VwGH 91/13/0165

VwGH91/13/01654.9.1992

Der Verwaltungsgerichtshof hat über die Beschwerden der Ö-GmbH in W, vertreten durch Dr. W, Rechtsanwalt in W, gegen die Bescheide der Finanzlandesdirektion für Wien, Niederösterreich und Burgenland je vom 31. Mai 1991, GZ 6/2-642/37/1/89-02, betreffend Einschränkung der unbeschränkten Körperschaftsteuerpflicht gemäß § 5 Z. 10 KStG 1988, und GZ 6/2-642/37/89-02, betreffend Feststellung des Geschäftskreises nach § 7 Abs. 1 bis 3 WGG, zu Recht erkannt:

Normen

KStG §26 Abs4 Z2;
KStG §5 Z10;
WGG 1940;
WGG 1979 §40 Abs1 Z1;
WGG 1979 §40 Abs1 Z2;
WGG 1979 §7 Abs1;
WGG 1979 §7 Abs2;
WGG 1979 §7 Abs3;
WGGDV 1940;
KStG §26 Abs4 Z2;
KStG §5 Z10;
WGG 1940;
WGG 1979 §40 Abs1 Z1;
WGG 1979 §40 Abs1 Z2;
WGG 1979 §7 Abs1;
WGG 1979 §7 Abs2;
WGG 1979 §7 Abs3;
WGGDV 1940;

 

Spruch:

1) Der Bescheid GZ 6/2-642/37/1/89-02 wird insoweit wegen Rechtswidrigkeit seines Inhaltes aufgehoben, als sein Spruch lautet:

"Wird der gesonderte Rechnungskreis nicht bei Beginn des Geschäftes eingerichtet, tritt der Bescheid nicht in Kraft;"

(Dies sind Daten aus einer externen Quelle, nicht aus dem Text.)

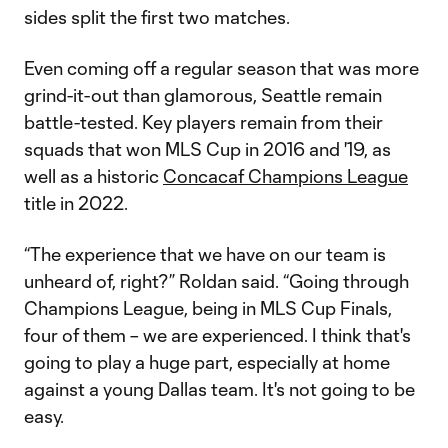
sides split the first two matches.
Even coming off a regular season that was more
grind-it-out than glamorous, Seattle remain
battle-tested. Key players remain from their
squads that won MLS Cup in 2016 and '19, as
well as a historic
Concacaf Champions League
title in 2022.
“The experience that we have on our team is
unheard of, right?” Roldan said. “Going through
Champions League, being in MLS Cup Finals,
four of them – we are experienced. I think that's
going to play a huge part, especially at home
against a young Dallas team. It's not going to be
easy.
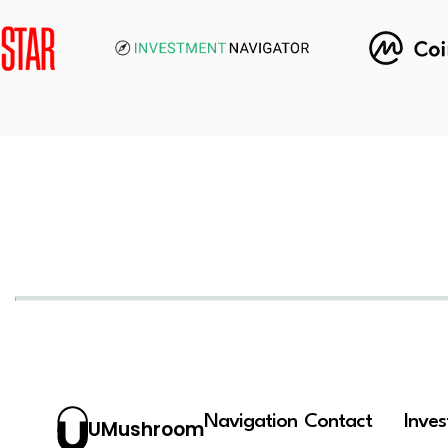
Navigation
Contact
Inve
UMushroom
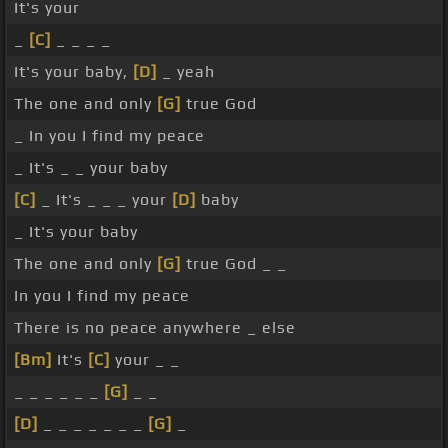
It's your
_
[C]
_ _ _ _
It's your baby,
[D]
_ yeah
The one and only
[G]
true God
_ In you I find my peace
_ It's _ _ your baby
[C]
_ It's _ _ _ your
[D]
baby
_ It's your baby
The one and only
[G]
true God _ _
In you I find my peace
There is no peace anywhere _ else
[Bm]
It's
[C]
your _ _
_ _ _ _ _ _
[G]
_ _
[D]
_ _ _ _ _ _ _
[G]
_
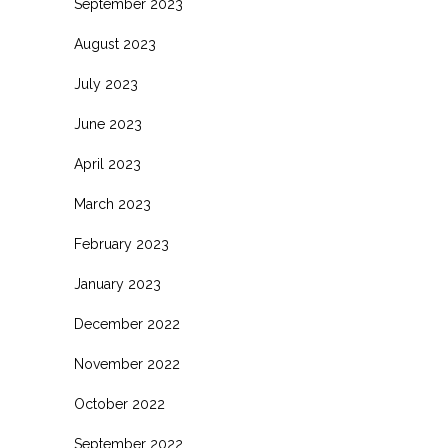
September 2023
August 2023
July 2023
June 2023
April 2023
March 2023
February 2023
January 2023
December 2022
November 2022
October 2022
September 2022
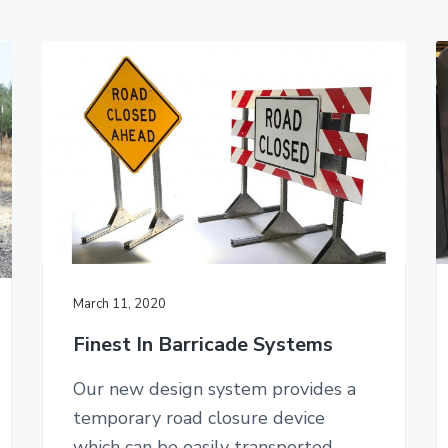
March 11, 2020
Finest In Barricade Systems
Our new design system provides a
temporary road closure device
which can be easily transported,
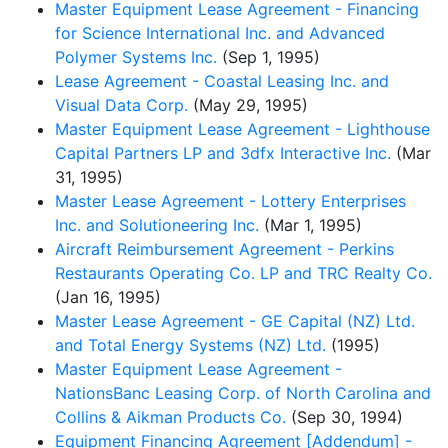
Master Equipment Lease Agreement - Financing
for Science International Inc. and Advanced
Polymer Systems Inc.
(Sep 1, 1995)
Lease Agreement - Coastal Leasing Inc. and
Visual Data Corp.
(May 29, 1995)
Master Equipment Lease Agreement - Lighthouse
Capital Partners LP and 3dfx Interactive Inc.
(Mar
31, 1995)
Master Lease Agreement - Lottery Enterprises
Inc. and Solutioneering Inc.
(Mar 1, 1995)
Aircraft Reimbursement Agreement - Perkins
Restaurants Operating Co. LP and TRC Realty Co.
(Jan 16, 1995)
Master Lease Agreement - GE Capital (NZ) Ltd.
and Total Energy Systems (NZ) Ltd.
(1995)
Master Equipment Lease Agreement -
NationsBanc Leasing Corp. of North Carolina and
Collins & Aikman Products Co.
(Sep 30, 1994)
Equipment Financing Agreement [Addendum] -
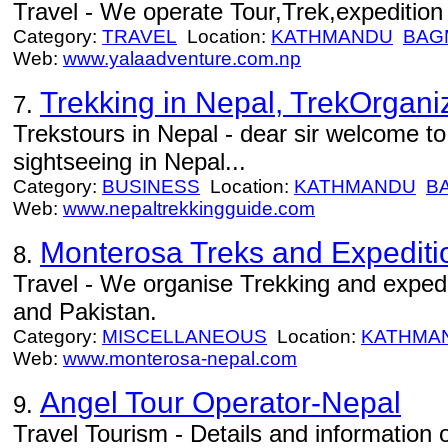
Travel - We operate Tour,Trek,expedition 
Category:
TRAVEL
Location:
KATHMANDU
BAG
Web:
www.yalaadventure.com.np
Trekking in Nepal, TrekOrgani
7.
Trekstours in Nepal - dear sir welcome to
sightseeing in Nepal...
Category:
BUSINESS
Location:
KATHMANDU
B
Web:
www.nepaltrekkingguide.com
Monterosa Treks and Expediti
8.
Travel - We organise Trekking and expedi
and Pakistan.
Category:
MISCELLANEOUS
Location:
KATHMA
Web:
www.monterosa-nepal.com
Angel Tour Operator-Nepal
9.
Travel Tourism - Details and information o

Im übrigen wird die Beschwerde als unbegründet abgewiesen.

Der Bund hat der Beschwerdeführerin Aufwendungen in der Höhe von S 11.510,-- binnen zwei Wochen bei sonstiger Exekution zu ersetzen.

2) Die Beschwerde gegen den Bescheid GZ 6/2-642/37/89-02 wird als unbegründet abgewiesen.

Die Beschwerdeführerin hat dem Bund Aufwendungen in der Höhe von S 3.035,-- binnen zwei Wochen bei sonstiger Exekution zu ersetzen.

Begründung

In einer Eingabe vom 24. Jänner 1989 führte die Beschwerdeführerin aus, sie verwalte die im Wohnungseigentum stehende Wohnhausanlage in W., P.H. 41 - Dr. H. M.-Str. 60, welche "seinerzeit" von der Beschwerdeführerin errichtet worden sei. Die Wohnhausanlage umfasse fünf Mehrfamilienhäuser mit 68 Wohnungen und acht Reihenhäuser mit je einer Wohneinheit. Vier Wohnungen der Mehrfamilienhäuser und die acht Reihenhäuser hätten eine Nutzfläche von mehr als 150 m2. Die Beschwerdeführerin beantragte die Feststellung, ob die Verwaltung der Wohnhausanlage "in den steuerfreien Geschäftskreis" gemäß § 7 Abs. 1 bis 3 WGG falle oder nicht. Eventualiter wurde beantragt, die unbeschränkte Steuerpflicht auf dieses Geschäft zu beschränken.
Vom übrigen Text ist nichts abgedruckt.